On Thursday in Jerusalem, he addressed world leaders at the World Holocaust Forum to mark the 75th anniversary of the liberation of the Nazi death camp at Auschwitz.
He warned that lessons of the Holocaust are still "searingly relevant" and called on leaders to be "fearless in confronting falsehoods" and violence.
Princess Alice of Battenberg married Prince Andrew of Greece and Denmark, with whom she had a son, Prince Philip, who would later renounce his Greek title to become the Duke of Edinburgh after marrying the Queen.
During World War Two, she helped shelter Jewish refugees from the Nazis, for which she was declared 'Righteous Among the Nations' by Israel's Holocaust memorial institution.

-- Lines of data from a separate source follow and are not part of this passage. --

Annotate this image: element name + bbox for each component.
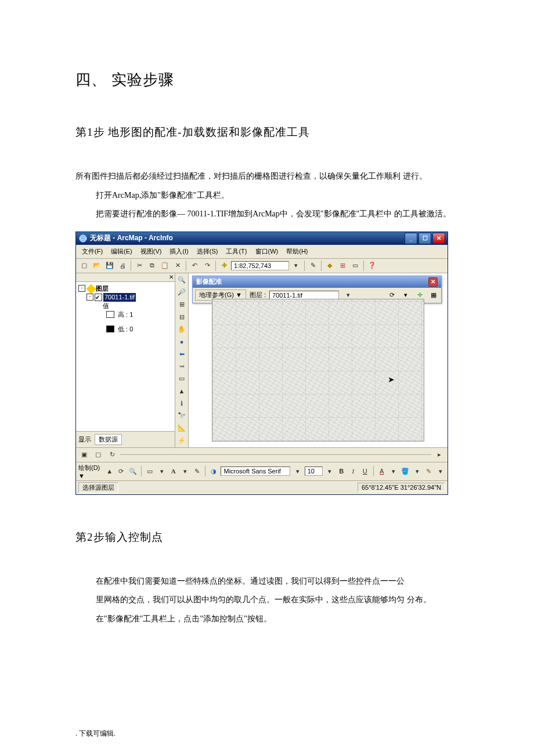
- toc-tab-display[interactable]: 显示: [78, 435, 91, 444]
- toc-low-label: 低 : 0: [118, 325, 133, 334]
- draw-menu[interactable]: 绘制(D) ▼: [78, 464, 103, 479]
- font-color-icon[interactable]: A: [377, 465, 387, 477]
- toc-tab-source[interactable]: 数据源: [95, 434, 122, 445]
- arccatalog-icon[interactable]: ◆: [324, 260, 335, 272]
- print-icon[interactable]: 🖨: [117, 260, 128, 272]
- toc-content: - 图层 - 70011-1.tif 值: [76, 282, 175, 431]
- find-icon[interactable]: 🔭: [176, 410, 187, 421]
- prev-extent-icon[interactable]: ⬅: [176, 348, 187, 359]
- georef-title-text: 影像配准: [196, 277, 222, 286]
- toc-layer-label: 70011-1.tif: [103, 293, 136, 302]
- menu-file[interactable]: 文件(F): [78, 246, 106, 257]
- copy-icon[interactable]: ⧉: [146, 260, 158, 272]
- toc-footer: 显示 数据源: [76, 431, 175, 447]
- minimize-button[interactable]: _: [405, 233, 417, 244]
- raster-image: ➤: [212, 299, 424, 442]
- whatsthis-icon[interactable]: ❓: [366, 260, 378, 272]
- font-selector[interactable]: Microsoft Sans Serif: [221, 466, 290, 476]
- select-elements-icon[interactable]: ▲: [105, 465, 114, 477]
- data-view-icon[interactable]: ▣: [78, 449, 90, 461]
- step2-p1: 在配准中我们需要知道一些特殊点的坐标。通过读图，我们可以得到一些控件点一一公: [75, 574, 459, 589]
- window-title: 无标题 - ArcMap - ArcInfo: [90, 233, 405, 243]
- scale-dropdown-icon[interactable]: ▾: [290, 260, 302, 272]
- toc-root-row[interactable]: - 图层: [78, 284, 172, 293]
- delete-icon[interactable]: ✕: [172, 260, 183, 272]
- menu-help[interactable]: 帮助(H): [283, 246, 311, 257]
- menu-select[interactable]: 选择(S): [193, 246, 222, 257]
- rotate-element-icon[interactable]: ⟳: [117, 465, 126, 477]
- undo-icon[interactable]: ↶: [189, 260, 200, 272]
- shape-dropdown-icon[interactable]: ▾: [157, 465, 166, 477]
- view-link-table-icon[interactable]: ▦: [428, 290, 439, 301]
- menu-insert[interactable]: 插入(I): [166, 246, 192, 257]
- arcmap-window: 无标题 - ArcMap - ArcInfo _ ☐ ✕ 文件(F) 编辑(E)…: [75, 231, 448, 495]
- size-dropdown-icon[interactable]: ▾: [325, 465, 334, 477]
- separator: [321, 261, 322, 271]
- collapse-icon[interactable]: -: [78, 285, 85, 292]
- edit-vertices-icon[interactable]: ✎: [192, 465, 201, 477]
- pan-icon[interactable]: ✋: [176, 324, 187, 335]
- separator: [141, 466, 142, 476]
- italic-icon[interactable]: I: [348, 465, 358, 477]
- step1-p1: 所有图件扫描后都必须经过扫描配准，对扫描后的栅格图进行检查，以确保矢量化工作顺利…: [75, 169, 459, 185]
- paste-icon[interactable]: 📋: [159, 260, 171, 272]
- layer-visibility-checkbox[interactable]: [95, 294, 102, 301]
- command-line-icon[interactable]: ▭: [349, 260, 361, 272]
- menu-edit[interactable]: 编辑(E): [107, 246, 136, 257]
- open-icon[interactable]: 📂: [91, 260, 103, 272]
- refresh-icon[interactable]: ↻: [106, 449, 118, 461]
- zoom-in-icon[interactable]: 🔍: [176, 274, 187, 285]
- rectangle-icon[interactable]: ▭: [145, 465, 154, 477]
- step2-p3: 在"影像配准"工具栏上，点击"添加控制点"按钮。: [75, 612, 459, 627]
- collapse-icon[interactable]: -: [86, 294, 93, 301]
- map-canvas[interactable]: 影像配准 ✕ 地理参考(G) ▼ 图层 : 70011-1.tif ▾ ⟳ ▾ …: [189, 273, 448, 447]
- font-size-selector[interactable]: 10: [305, 466, 323, 476]
- maximize-button[interactable]: ☐: [418, 233, 431, 244]
- arctoolbox-icon[interactable]: ⊞: [337, 260, 348, 272]
- step1-p3: 把需要进行配准的影像— 70011-1.TIF增加到ArcMap中，会发现"影像…: [75, 207, 459, 222]
- cut-icon[interactable]: ✂: [134, 260, 145, 272]
- new-icon[interactable]: ▢: [78, 260, 90, 272]
- zoom-to-elements-icon[interactable]: 🔍: [128, 465, 138, 477]
- toc-close-icon[interactable]: ✕: [169, 274, 174, 280]
- underline-icon[interactable]: U: [360, 465, 370, 477]
- text-tool-icon[interactable]: A: [169, 465, 178, 477]
- zoom-out-icon[interactable]: 🔎: [176, 287, 187, 298]
- menu-window[interactable]: 窗口(W): [252, 246, 282, 257]
- arcmap-app-icon: [78, 234, 88, 243]
- scale-input[interactable]: 1:82,752,743: [231, 261, 289, 270]
- line-color-dropdown-icon[interactable]: ▾: [436, 465, 445, 477]
- fill-color-icon[interactable]: 🪣: [400, 465, 410, 477]
- fixed-zoom-out-icon[interactable]: ⊟: [176, 312, 187, 323]
- hyperlink-icon[interactable]: ⚡: [176, 435, 187, 446]
- close-button[interactable]: ✕: [432, 233, 445, 244]
- georef-close-icon[interactable]: ✕: [428, 277, 438, 287]
- redo-icon[interactable]: ↷: [201, 260, 213, 272]
- font-color-dropdown-icon[interactable]: ▾: [389, 465, 398, 477]
- toc-layer-row[interactable]: - 70011-1.tif: [78, 293, 172, 302]
- callout-icon[interactable]: ◑: [209, 465, 218, 477]
- scroll-right-icon[interactable]: ▸: [434, 449, 445, 461]
- text-dropdown-icon[interactable]: ▾: [181, 465, 190, 477]
- menu-tools[interactable]: 工具(T): [222, 246, 250, 257]
- next-extent-icon[interactable]: ➡: [176, 361, 187, 372]
- identify-icon[interactable]: ℹ: [176, 398, 187, 409]
- bold-icon[interactable]: B: [337, 465, 346, 477]
- save-icon[interactable]: 💾: [104, 260, 116, 272]
- select-features-icon[interactable]: ▭: [176, 373, 187, 384]
- measure-icon[interactable]: 📐: [176, 422, 187, 433]
- add-data-icon[interactable]: ✚: [218, 260, 230, 272]
- map-and-tools: 🔍 🔎 ⊞ ⊟ ✋ ● ⬅ ➡ ▭ ▲ ℹ 🔭 📐 ⚡: [175, 273, 448, 447]
- editor-toolbar-icon[interactable]: ✎: [307, 260, 319, 272]
- select-elements-icon[interactable]: ▲: [176, 385, 187, 396]
- separator: [304, 261, 305, 271]
- section-title: 四、 实验步骤: [75, 70, 459, 90]
- fixed-zoom-in-icon[interactable]: ⊞: [176, 299, 187, 310]
- font-dropdown-icon[interactable]: ▾: [293, 465, 302, 477]
- fill-color-dropdown-icon[interactable]: ▾: [412, 465, 421, 477]
- menu-view[interactable]: 视图(V): [137, 246, 165, 257]
- full-extent-icon[interactable]: ●: [176, 336, 187, 347]
- layout-view-icon[interactable]: ▢: [92, 449, 104, 461]
- draw-toolbar: 绘制(D) ▼ ▲ ⟳ 🔍 ▭ ▾ A ▾ ✎ ◑ Microsoft Sans…: [76, 462, 448, 480]
- line-color-icon[interactable]: ✎: [424, 465, 434, 477]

After the war, she stayed in Greece and founded a Greek Orthodox order of nuns known as the Christian Sisterhood of Martha and Mary.
Before her death she gave away all her possessions and was buried at her request at the Church of Mary Magdalene, near her aunt Grand Duchess Elizabeth Feodorovna of Russia, a Russian Orthodox saint.
Her life was depicted in the third series of Netflix programme The Crown, in which she was portrayed in later life as a chain-smoking nun.
In a speech on Friday in Bethlehem, Charles said he would pray for "a just and lasting peace" in the Middle East.
He said he had been "struck by the energy, warmth and remarkable generosity of the Palestinian people".
During the trip, the prince visited a mosque and a church, built on the site said to be where Jesus was born.
The prince said he had "endeavoured to build bridges between different religions" across the world and that it "breaks my heart... to see such suffering and division".
"No-one arriving in Bethlehem today could miss the signs of continued hardship and the situation you face, and I can only join you, and all communities, in your prayers for a just and lasting peace," he said.
"We must pursue this cause with faith and determination, striving to heal the wounds which have caused such pain."
He added that it was his "dearest wish" that the future would bring "freedom, justice and equality" to Palestinians.
Earlier, the prince visited the Mosque of Omar, which is named after Caliph Omar, who conquered Jerusalem in 637 but guaranteed that Christians would be free to continue to worship.
The prince said Bethlehem embodied the "vital co-existence between Christians and Muslims".